Though the push for these benefits to be instated is not new, the lawsuit has a newfound relevance since the COVID-19 crisis has decimated the incomes of drivers who have not been paid out by Uber, according to TWA Executive Director Bhairavi Desai.

“In this kind of an environment, we should not have to file a lawsuit in order to ask our Department of Labor to follow a law and protect workers which the [DOL] is a task both legally, morally and ethically,” Desai said. “We appreciate the fact that [Governor Andrew Cuomo] feels everybody’s pain. What about the pain of poverty and the pain that is coming from violating a basic law by his labor department.”
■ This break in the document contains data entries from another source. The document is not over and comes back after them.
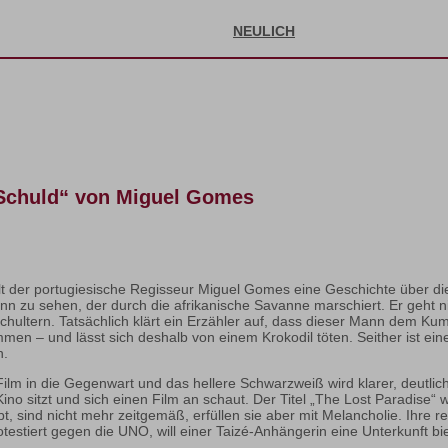
NEULICH
 Schuld“ von Miguel Gomes
lt der portugiesische Regisseur Miguel Gomes eine Geschichte über di
ann zu sehen, der durch die afrikanische Savanne marschiert. Er geht ni
Schultern. Tatsächlich klärt ein Erzähler auf, dass dieser Mann dem K
mmen – und lässt sich deshalb von einem Krokodil töten. Seither ist ei
n.
ilm in die Gegenwart und das hellere Schwarzweiß wird klarer, deutlich k
Kino sitzt und sich einen Film an schaut. Der Titel „The Lost Paradise
ebt, sind nicht mehr zeitgemäß, erfüllen sie aber mit Melancholie. Ihre r
estiert gegen die UNO, will einer Taizé-Anhängerin eine Unterkunft bie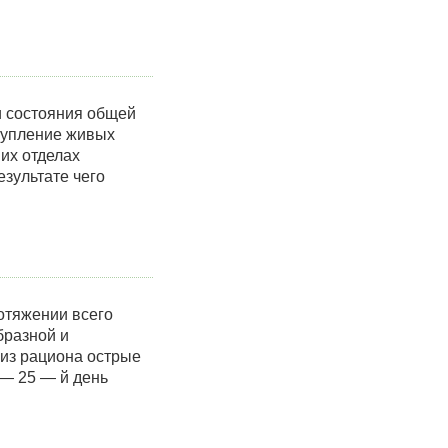
и состояния общей
тупление живых
их отделах
езультате чего
отяжении всего
бразной и
 из рациона острые
— 25 — й день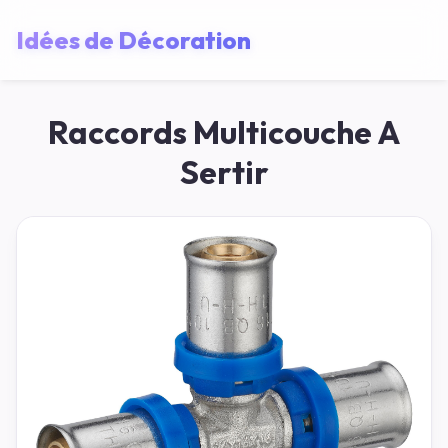
Idées de Décoration
Raccords Multicouche A
Sertir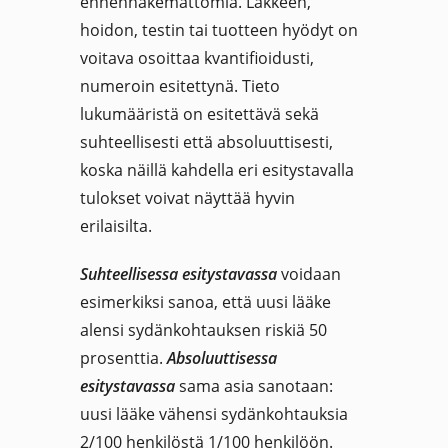
ennennäkemättömiä. Läkkeen,
hoidon, testin tai tuotteen hyödyt on
voitava osoittaa kvantifioidusti,
numeroin esitettynä. Tieto
lukumääristä on esitettävä sekä
suhteellisesti että absoluuttisesti,
koska näillä kahdella eri esitystavalla
tulokset voivat näyttää hyvin
erilaisilta.
Suhteellisessa esitystavassa
voidaan
esimerkiksi sanoa, että uusi lääke
alensi sydänkohtauksen riskiä 50
prosenttia.
Absoluuttisessa
esitystavassa
sama asia sanotaan:
uusi lääke vähensi sydänkohtauksia
2/100 henkilöstä 1/100 henkilöön.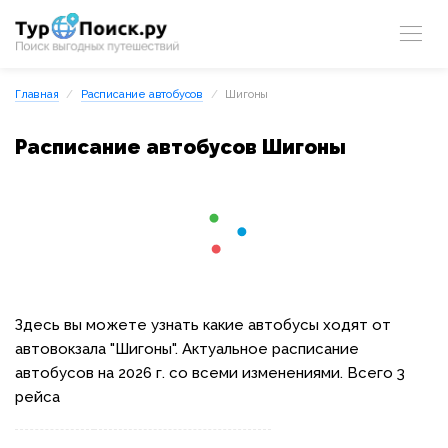
Главная
Расписание автобусов
Шигоны
Расписание автобусов Шигоны
Здесь вы можете узнать какие автобусы ходят от
автовокзала "Шигоны". Актуальное расписание
автобусов на 2026 г. со всеми изменениями. Всего 3
рейса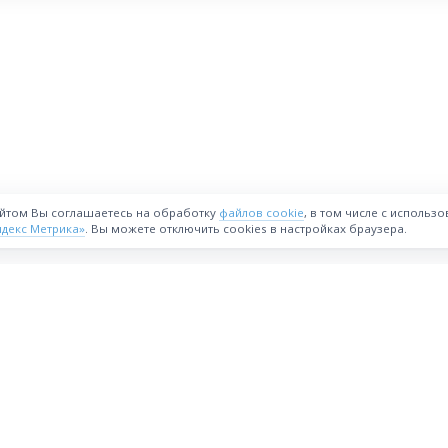
айтом Вы соглашаетесь на обработку
файлов cookie
, в том числе с использ
ндекс Метрика»
. Вы можете отключить cookies в настройках браузера.
ВОЗМОЖНОСТИ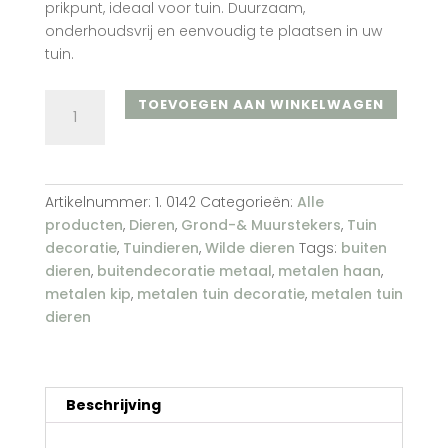
prikpunt, ideaal voor tuin. Duurzaam,
onderhoudsvrij en eenvoudig te plaatsen in uw
tuin.
Set
TOEVOEGEN AAN WINKELWAGEN
van
haan
nr.
3,
Artikelnummer:
1. 0142
Categorieën:
Alle
kip
producten
,
Dieren
,
Grond-& Muurstekers
,
Tuin
nr.
decoratie
,
Tuindieren
,
Wilde dieren
Tags:
buiten
3
dieren
,
buitendecoratie metaal
,
metalen haan
,
en
metalen kip
,
metalen tuin decoratie
,
metalen tuin
kip
dieren
nr.
4
aantal
Beschrijving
Nicole Salk with Brooklyn Legal Services argues that the complaint has validity claiming the Social Security Act has been violated as they continue to recognize Uber and Lyft driver as self-employed when the legal precedent deems them to be employees of the ride-share companies. Salk says the state is not providing equal protection under the law.

“Even during this pandemic, even though there has been a lot of problems, the vast majority of folks who are regular W2 employees whose employers do the right thing and report their wages and contribute to the system as all employers must do to make this system work it falls down,” Salk said. 

Most for-hire drivers have to go through a reconsideration application process in which they need to find fax machines to submit their claim, something Salk says is “cumbersome” and lengthy under non-COVID-19 circumstances.

“Most people give up, frankly, because it’s so difficult,” Salk said. “It’s a scary thing to sue the government and it’s a really scary thing to sue a popular governor, but it’s something we have to do.”

In 2016, for-hire drivers went to court and won recognition in court as employees of the apps they work for and not self-employed and therefore entitled to unemployment benefits. Four years later, Desai says their status as essential workers has not come with the basic right they fought for to begin with.

Jack Sterne, an administration spokesman, told amNewYork Metro that the state had delivered $10 billion in benefits to 2 million New Yorkers through the Pandemic Unemployment Assistance program, a different approach to relief that he said is meant to serve all workers during the crisis.

Processing more than 100,000 PUA applications per week, Sterne said the state is providing more unemployment funds per capita than any other state.

“During this pandemic emergency, we have been moving heaven and earth to get every single unemployed New Yorker their benefits as quickly as possible — including Uber and Lyft drivers who are treated no different than any other worker and, during this crisis, are receiving unemployment benefits through the Pandemic Unemployment Assistance program quicker than most other states. New York launched our Pandemic Unemployment Assistance application weeks before other states.” 

According to Desai, the TWA knows of at least 51 drivers who have died from COVID-19.